▸ **To do**:
Find the word "Month" in the records and copy every line where it occurs.

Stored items
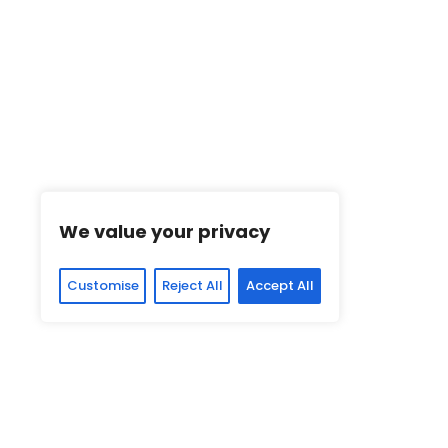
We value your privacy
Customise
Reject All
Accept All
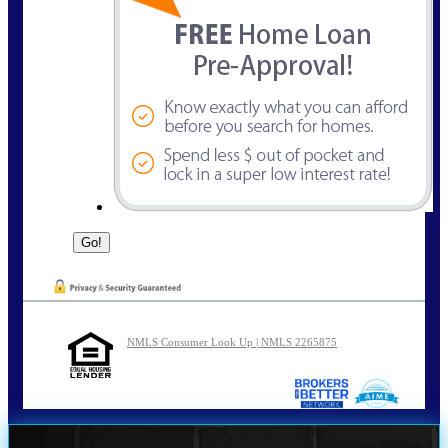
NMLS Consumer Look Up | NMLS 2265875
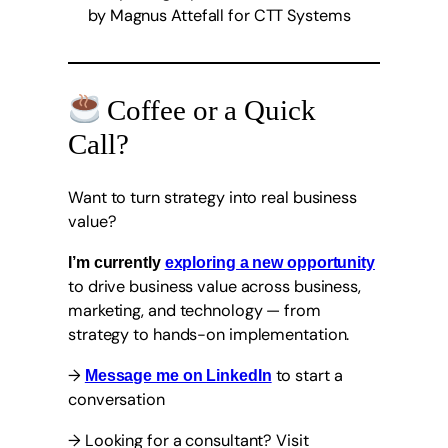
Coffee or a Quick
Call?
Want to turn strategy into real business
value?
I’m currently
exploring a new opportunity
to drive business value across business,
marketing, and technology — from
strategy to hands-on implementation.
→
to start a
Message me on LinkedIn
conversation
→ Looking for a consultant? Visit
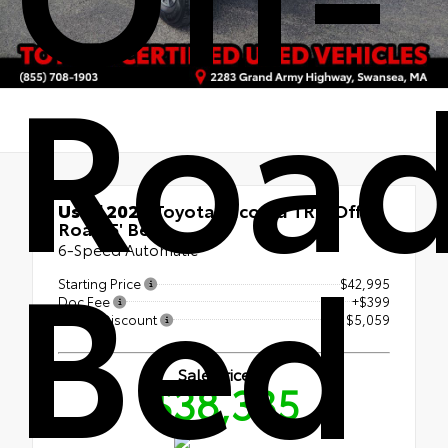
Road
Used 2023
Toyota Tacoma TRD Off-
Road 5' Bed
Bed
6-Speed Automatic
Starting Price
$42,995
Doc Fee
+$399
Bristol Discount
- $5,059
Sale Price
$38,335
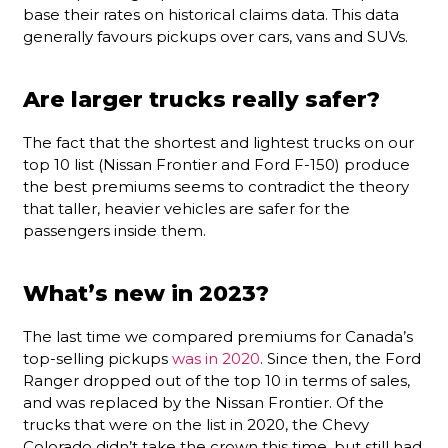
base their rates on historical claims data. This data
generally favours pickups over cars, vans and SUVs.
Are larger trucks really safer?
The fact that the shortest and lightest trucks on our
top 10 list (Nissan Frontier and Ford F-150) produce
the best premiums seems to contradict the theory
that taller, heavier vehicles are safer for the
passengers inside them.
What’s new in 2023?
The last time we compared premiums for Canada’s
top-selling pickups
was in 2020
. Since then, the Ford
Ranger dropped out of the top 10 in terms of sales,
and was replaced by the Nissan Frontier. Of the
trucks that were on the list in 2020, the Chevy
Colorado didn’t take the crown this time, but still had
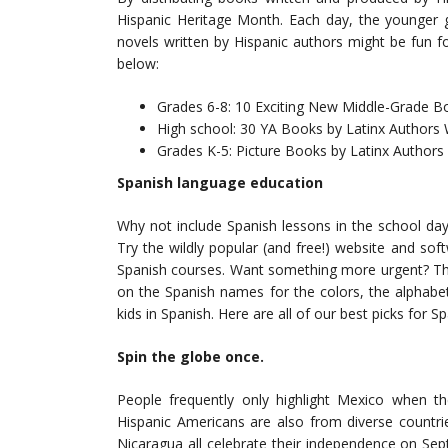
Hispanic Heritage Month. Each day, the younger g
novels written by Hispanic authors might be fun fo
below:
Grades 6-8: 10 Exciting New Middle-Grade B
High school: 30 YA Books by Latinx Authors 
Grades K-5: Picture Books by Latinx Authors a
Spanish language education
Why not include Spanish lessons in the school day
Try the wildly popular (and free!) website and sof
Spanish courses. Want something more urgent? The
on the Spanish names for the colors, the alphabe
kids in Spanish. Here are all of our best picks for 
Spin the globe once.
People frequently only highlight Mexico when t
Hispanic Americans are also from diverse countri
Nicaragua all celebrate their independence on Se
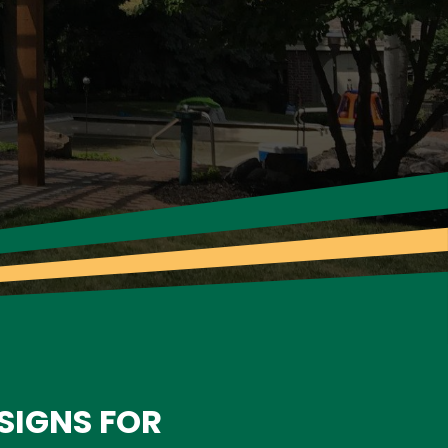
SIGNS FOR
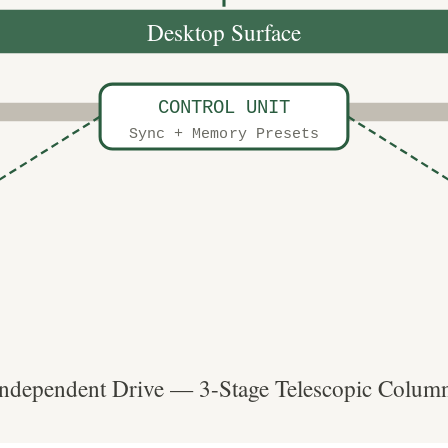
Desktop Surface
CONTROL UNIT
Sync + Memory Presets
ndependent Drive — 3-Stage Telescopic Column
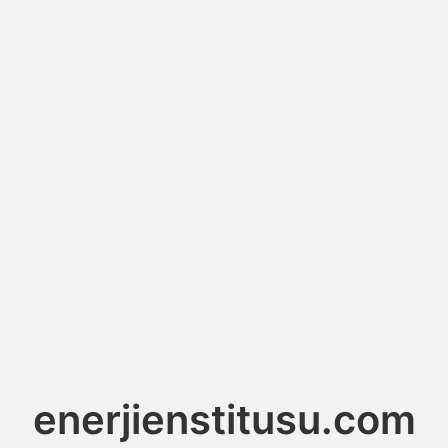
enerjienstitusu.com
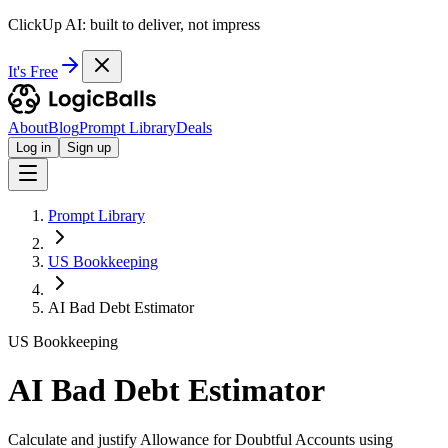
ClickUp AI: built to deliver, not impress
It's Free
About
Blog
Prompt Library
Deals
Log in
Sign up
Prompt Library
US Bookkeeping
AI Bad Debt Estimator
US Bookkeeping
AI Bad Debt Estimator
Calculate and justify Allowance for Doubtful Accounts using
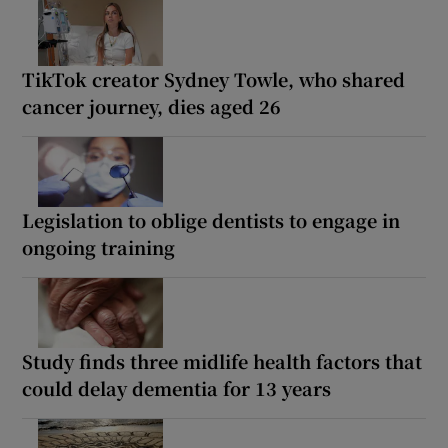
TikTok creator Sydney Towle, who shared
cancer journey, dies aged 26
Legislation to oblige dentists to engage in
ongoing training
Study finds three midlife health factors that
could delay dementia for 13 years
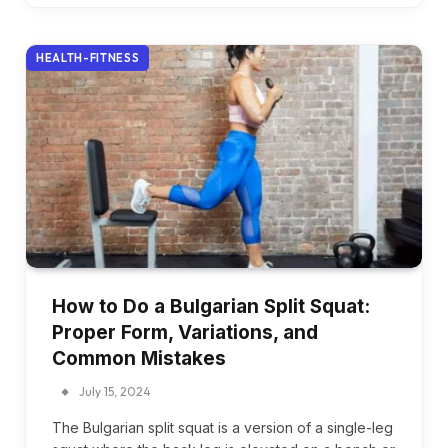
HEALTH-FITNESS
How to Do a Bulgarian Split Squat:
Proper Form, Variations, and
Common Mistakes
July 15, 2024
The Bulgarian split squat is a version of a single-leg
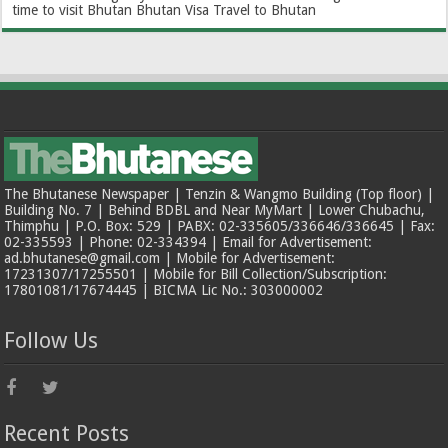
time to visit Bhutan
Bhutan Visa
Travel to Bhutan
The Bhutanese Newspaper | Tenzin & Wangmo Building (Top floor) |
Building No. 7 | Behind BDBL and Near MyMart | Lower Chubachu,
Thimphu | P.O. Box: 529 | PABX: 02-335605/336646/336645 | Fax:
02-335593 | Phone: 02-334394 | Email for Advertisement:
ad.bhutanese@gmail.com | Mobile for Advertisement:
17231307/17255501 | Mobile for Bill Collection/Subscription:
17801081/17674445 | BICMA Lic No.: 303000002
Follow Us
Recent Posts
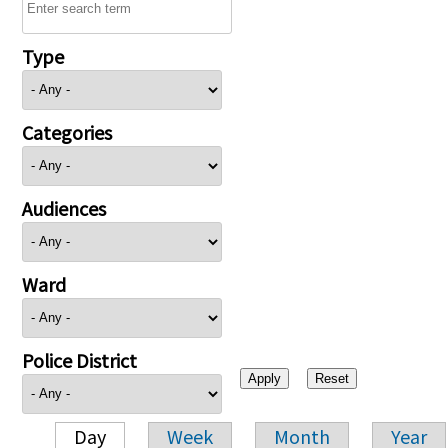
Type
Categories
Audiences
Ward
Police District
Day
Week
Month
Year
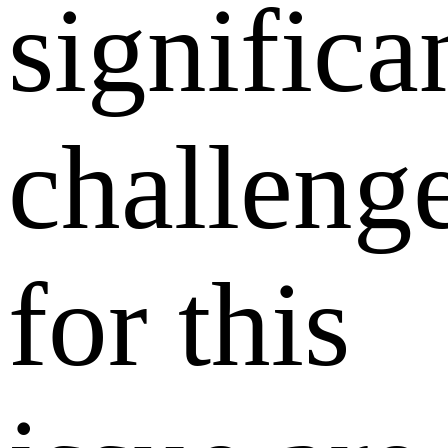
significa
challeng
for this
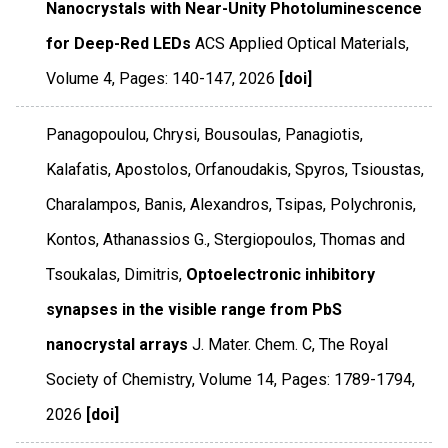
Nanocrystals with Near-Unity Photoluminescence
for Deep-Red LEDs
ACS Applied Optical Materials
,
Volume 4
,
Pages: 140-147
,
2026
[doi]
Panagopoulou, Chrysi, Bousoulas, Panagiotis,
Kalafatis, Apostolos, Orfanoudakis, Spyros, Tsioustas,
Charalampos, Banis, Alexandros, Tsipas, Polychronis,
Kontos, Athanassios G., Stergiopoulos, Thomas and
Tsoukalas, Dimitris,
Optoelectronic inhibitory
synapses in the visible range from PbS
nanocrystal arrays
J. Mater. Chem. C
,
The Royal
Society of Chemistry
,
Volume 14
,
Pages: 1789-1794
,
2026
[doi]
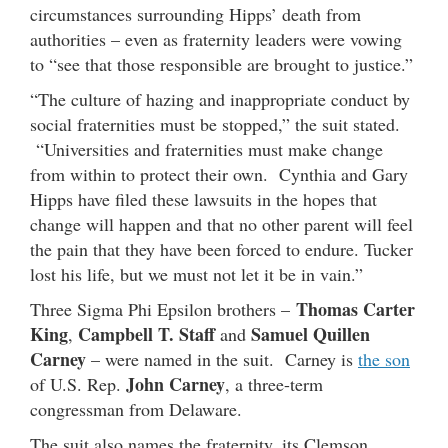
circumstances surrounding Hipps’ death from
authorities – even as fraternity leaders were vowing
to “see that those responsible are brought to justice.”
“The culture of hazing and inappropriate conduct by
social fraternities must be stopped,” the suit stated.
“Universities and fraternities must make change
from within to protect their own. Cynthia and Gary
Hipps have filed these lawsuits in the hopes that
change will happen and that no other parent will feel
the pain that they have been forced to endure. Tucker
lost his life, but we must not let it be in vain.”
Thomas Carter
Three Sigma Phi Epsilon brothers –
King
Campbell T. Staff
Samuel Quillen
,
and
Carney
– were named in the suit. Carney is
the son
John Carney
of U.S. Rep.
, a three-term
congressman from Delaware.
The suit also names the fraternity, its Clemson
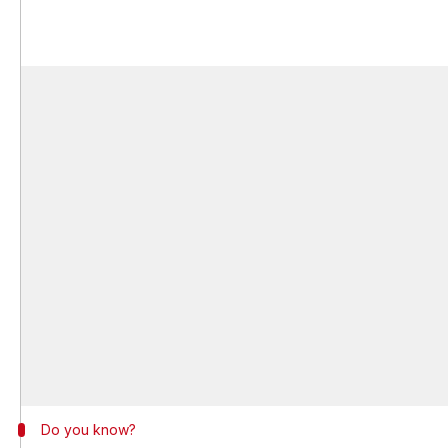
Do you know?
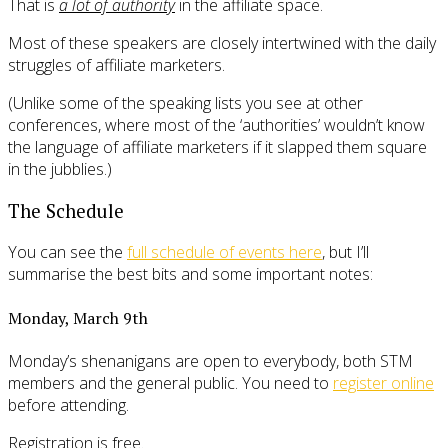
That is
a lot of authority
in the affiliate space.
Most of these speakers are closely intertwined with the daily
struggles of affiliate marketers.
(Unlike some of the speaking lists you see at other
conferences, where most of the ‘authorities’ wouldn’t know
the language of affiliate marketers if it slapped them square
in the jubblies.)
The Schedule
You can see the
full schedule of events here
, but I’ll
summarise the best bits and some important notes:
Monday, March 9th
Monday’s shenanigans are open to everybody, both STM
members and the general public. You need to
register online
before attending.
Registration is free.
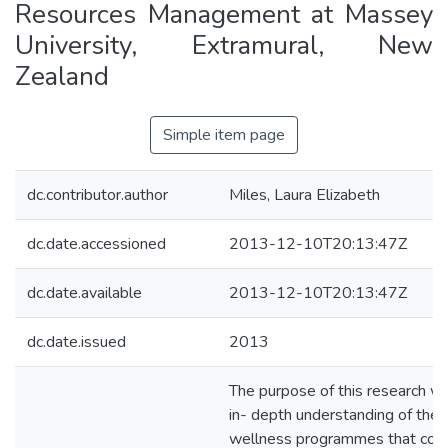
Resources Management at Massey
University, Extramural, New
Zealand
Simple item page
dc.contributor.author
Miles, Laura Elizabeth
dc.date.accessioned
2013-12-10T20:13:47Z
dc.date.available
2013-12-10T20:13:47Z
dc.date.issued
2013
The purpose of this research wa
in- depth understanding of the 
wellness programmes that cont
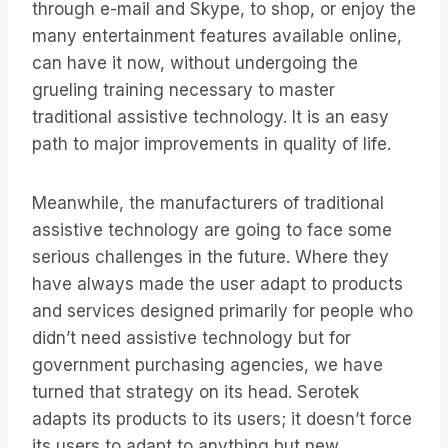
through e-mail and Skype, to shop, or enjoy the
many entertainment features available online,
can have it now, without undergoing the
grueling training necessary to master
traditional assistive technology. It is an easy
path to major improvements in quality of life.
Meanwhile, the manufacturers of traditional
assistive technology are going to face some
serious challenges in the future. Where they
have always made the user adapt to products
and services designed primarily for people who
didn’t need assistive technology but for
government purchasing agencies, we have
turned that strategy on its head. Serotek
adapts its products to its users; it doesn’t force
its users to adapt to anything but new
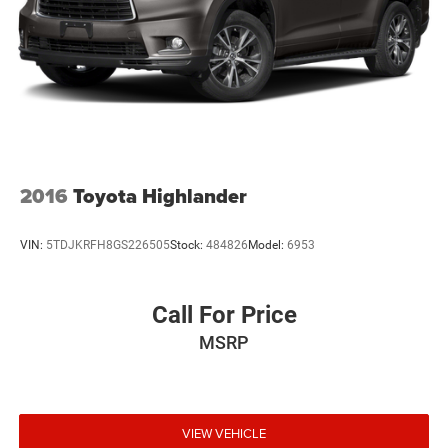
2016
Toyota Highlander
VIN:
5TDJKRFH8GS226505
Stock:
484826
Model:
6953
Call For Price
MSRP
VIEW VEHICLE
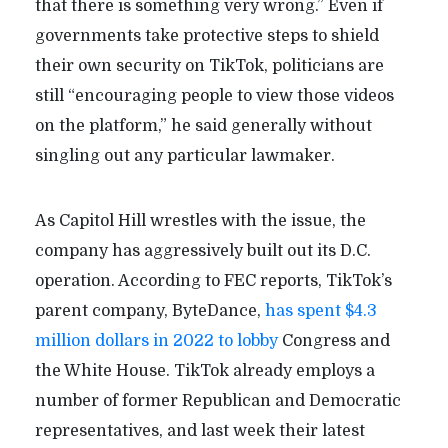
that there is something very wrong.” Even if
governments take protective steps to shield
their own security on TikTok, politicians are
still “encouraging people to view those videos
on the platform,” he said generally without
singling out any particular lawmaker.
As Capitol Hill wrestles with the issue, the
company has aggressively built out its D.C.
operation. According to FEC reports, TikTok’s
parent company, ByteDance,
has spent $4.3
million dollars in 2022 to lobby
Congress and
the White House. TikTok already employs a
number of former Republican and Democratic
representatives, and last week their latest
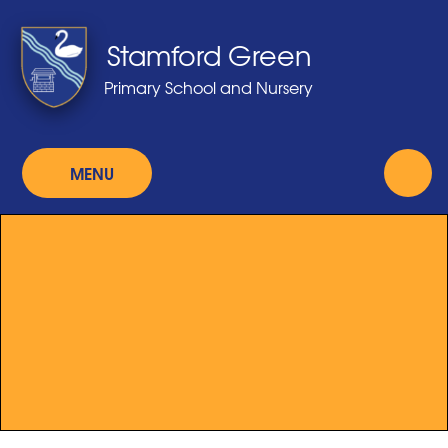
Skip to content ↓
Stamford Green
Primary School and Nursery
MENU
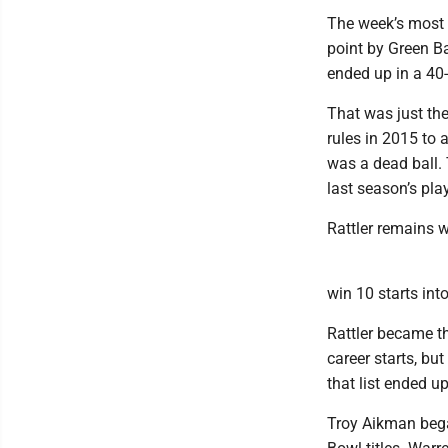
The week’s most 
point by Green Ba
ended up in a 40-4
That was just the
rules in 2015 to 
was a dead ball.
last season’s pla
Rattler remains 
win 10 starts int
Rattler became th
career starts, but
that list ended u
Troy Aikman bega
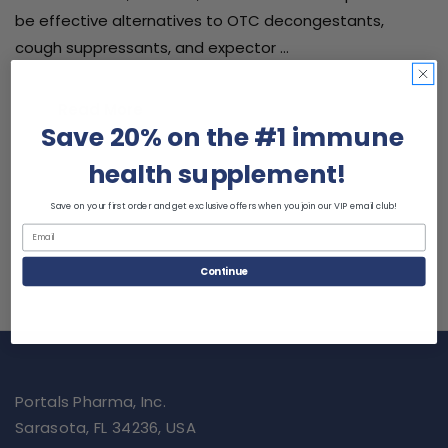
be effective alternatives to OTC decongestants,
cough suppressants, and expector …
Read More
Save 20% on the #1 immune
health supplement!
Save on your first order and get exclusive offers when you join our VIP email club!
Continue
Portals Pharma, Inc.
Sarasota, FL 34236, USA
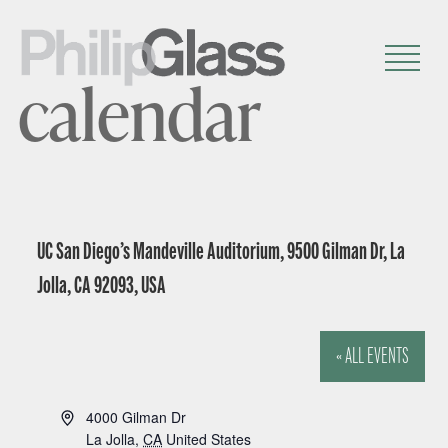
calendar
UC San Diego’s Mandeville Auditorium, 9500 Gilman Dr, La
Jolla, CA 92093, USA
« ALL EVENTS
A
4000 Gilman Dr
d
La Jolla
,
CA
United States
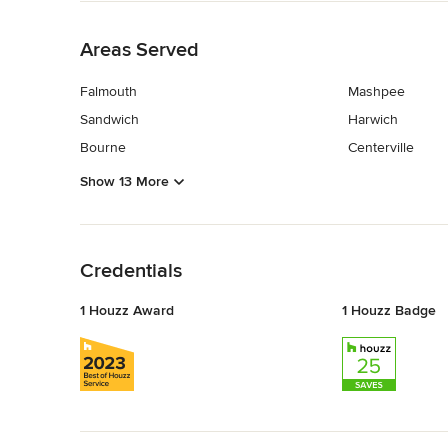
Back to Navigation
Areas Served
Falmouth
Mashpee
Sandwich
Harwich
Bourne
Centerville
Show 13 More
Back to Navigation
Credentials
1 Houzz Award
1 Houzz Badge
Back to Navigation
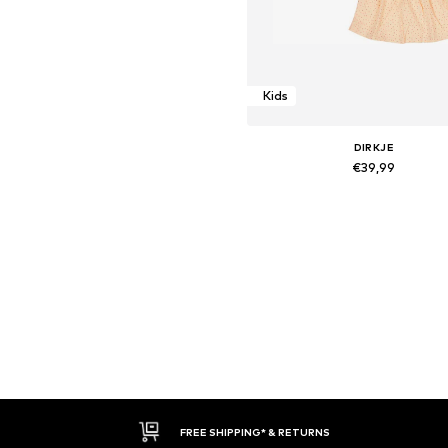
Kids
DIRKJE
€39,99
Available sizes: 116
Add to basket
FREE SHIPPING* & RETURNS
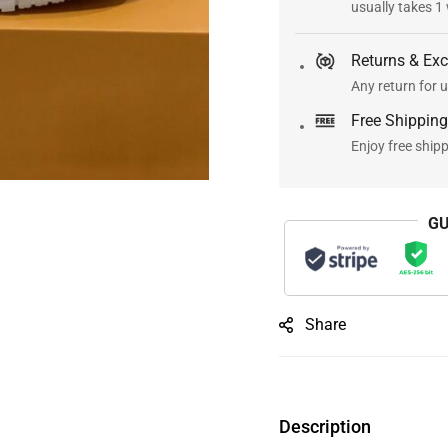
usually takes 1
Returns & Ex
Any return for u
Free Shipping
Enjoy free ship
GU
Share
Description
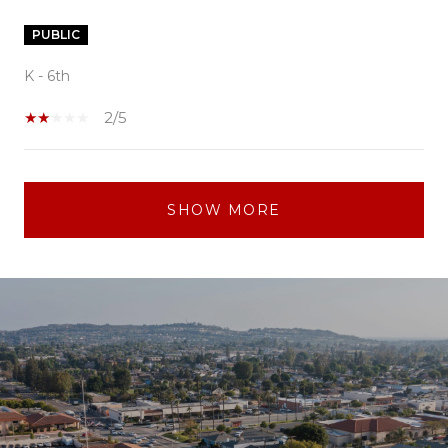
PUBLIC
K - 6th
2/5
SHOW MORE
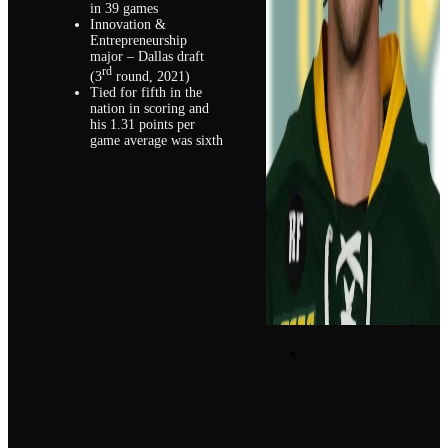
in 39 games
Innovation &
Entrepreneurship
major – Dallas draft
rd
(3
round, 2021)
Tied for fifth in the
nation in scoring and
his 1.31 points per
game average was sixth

▸ **Task response**:
Hispanic Heritage Month. Each day, the younger g
Month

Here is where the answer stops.